Souhaitons qu’elle ait droit à tous les honneurs, commémorations et hommages qu’elle mérite. Il n’y en n’a pas des masses faites de ce moule-là; celui de la vérité et de la simplicité.
Mini consolation en apprenant son décès mardi matin tôt: elle est partie rejoindre sa fille unique, son «bijou», la belle et lumineuse Elsa Lessonini, elle aussi artiste, morte en 2013 à la fin de la quarantaine d’un cancer fulgurant. Tout en haut avec sa progéniture et les autres belles-sœurs, en collant les timbres GoldStars dans les beaux cahiers qui font rêver, pas de doute qu’elles en auront des affaires à se raconter. Ce coup-ci, nous ne serons pas là pour y assister…

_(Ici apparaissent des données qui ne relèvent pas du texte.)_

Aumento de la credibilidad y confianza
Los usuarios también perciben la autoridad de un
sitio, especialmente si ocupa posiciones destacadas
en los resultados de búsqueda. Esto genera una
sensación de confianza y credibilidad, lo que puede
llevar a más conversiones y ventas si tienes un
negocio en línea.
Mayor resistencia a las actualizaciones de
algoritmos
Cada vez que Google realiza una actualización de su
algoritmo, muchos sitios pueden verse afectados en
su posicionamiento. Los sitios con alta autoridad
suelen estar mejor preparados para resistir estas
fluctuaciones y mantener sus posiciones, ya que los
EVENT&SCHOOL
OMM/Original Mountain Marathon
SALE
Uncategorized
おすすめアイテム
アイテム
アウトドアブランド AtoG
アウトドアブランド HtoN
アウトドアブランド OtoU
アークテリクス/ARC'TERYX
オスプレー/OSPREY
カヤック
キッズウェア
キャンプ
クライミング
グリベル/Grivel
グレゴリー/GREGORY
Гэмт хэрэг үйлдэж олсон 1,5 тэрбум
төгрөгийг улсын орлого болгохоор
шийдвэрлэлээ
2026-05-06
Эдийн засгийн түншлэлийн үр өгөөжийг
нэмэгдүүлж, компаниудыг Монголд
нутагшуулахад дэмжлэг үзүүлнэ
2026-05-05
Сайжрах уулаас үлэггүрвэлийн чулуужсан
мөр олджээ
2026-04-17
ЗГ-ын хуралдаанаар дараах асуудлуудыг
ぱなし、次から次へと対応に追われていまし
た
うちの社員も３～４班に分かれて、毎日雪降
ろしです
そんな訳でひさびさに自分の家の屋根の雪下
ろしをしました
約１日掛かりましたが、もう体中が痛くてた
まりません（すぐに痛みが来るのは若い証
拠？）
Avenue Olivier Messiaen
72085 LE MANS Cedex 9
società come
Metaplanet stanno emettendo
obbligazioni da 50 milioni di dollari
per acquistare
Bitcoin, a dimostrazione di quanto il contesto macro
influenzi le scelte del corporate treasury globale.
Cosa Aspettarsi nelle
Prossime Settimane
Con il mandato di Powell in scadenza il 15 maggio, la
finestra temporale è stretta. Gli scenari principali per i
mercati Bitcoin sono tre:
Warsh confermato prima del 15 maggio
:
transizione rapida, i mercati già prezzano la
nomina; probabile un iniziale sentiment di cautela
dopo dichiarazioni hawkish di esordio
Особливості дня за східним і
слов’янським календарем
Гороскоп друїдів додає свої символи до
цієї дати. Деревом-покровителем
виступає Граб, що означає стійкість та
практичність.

Pour vous souvenir d’elle, sachez que ICI RDI rediffusera le documentaire Rita Lafontaine, en toute humilité aux Grands Reportages, jeudi à 20h et dimanche à 21h30, de même que l’entrevue qu’elle avait accordée aux Rendez-vous de Marie-Claude en mai 2007, samedi à 12h30 et dimanche à 19h30.
Je craque pour…
Vi, le quatrième livre et plus récent roman de l’écrivaine Kim Thuy, une chouchou du grand public à qui elle le rend bien. Ce roman profond et riche nous offre avec intimité et pudeur un hymne à la famille, aux ancêtres, à la différence, à la volonté de sortir des rangs et de déployer ses ailes, pourtant si fragiles et friables. Ce roman aussi orienté autour de la culture vietnamienne en est un grand qui marquera assurément les prochains mois, à commencer par ce printemps et l’été littéraire québécois.